▶ **Work item**:
In which lines of the data does the string "Laut" appear? Copy every one.

[Data excerpts]

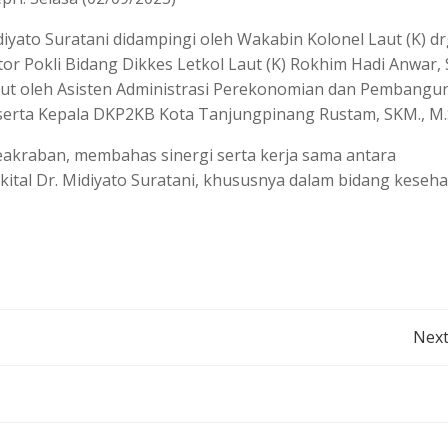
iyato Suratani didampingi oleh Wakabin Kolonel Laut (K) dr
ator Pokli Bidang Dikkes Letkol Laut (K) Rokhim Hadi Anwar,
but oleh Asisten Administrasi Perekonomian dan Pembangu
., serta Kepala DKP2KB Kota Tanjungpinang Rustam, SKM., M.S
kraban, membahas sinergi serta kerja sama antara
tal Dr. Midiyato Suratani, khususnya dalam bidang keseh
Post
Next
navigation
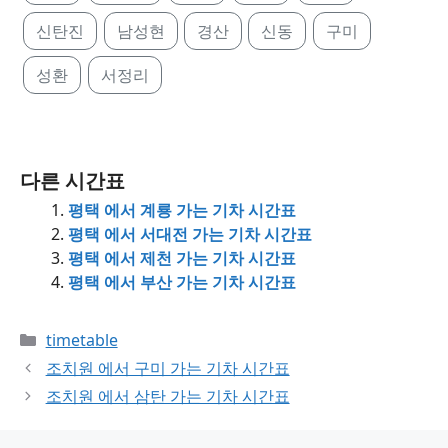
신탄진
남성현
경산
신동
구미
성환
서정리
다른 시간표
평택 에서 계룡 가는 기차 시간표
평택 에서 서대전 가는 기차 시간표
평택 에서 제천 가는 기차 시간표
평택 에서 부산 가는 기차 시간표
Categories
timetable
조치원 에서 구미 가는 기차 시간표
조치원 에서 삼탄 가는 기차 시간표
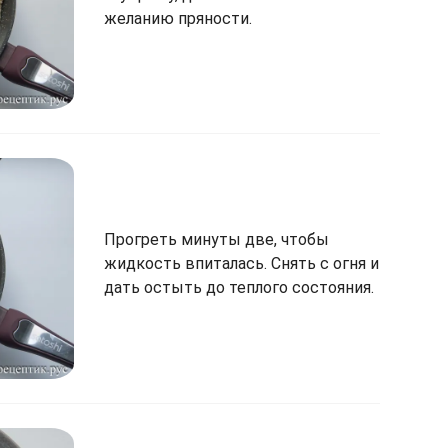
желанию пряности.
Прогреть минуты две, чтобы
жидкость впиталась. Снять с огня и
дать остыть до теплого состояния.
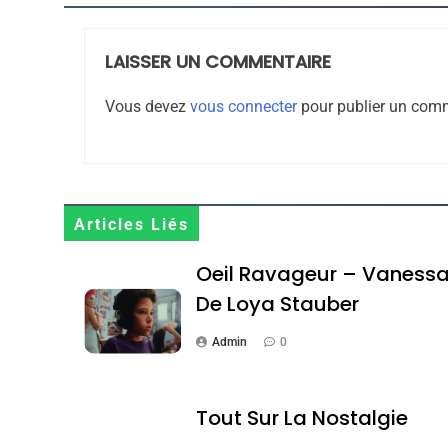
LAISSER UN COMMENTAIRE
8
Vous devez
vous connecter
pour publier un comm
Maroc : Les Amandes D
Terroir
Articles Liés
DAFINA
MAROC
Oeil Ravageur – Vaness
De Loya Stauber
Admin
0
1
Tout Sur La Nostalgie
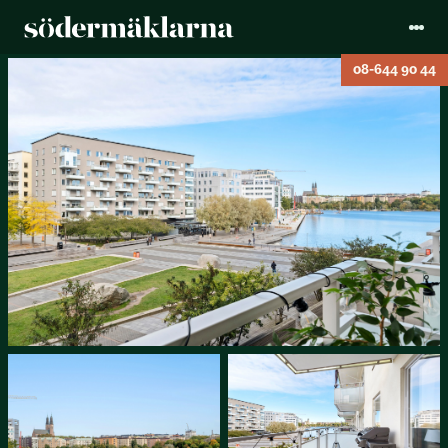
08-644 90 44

[/Data excerpts]

▶ **Response below**:
iyato Suratani didampingi oleh Wakabin Kolonel Laut (K) dr
ator Pokli Bidang Dikkes Letkol Laut (K) Rokhim Hadi Anwar,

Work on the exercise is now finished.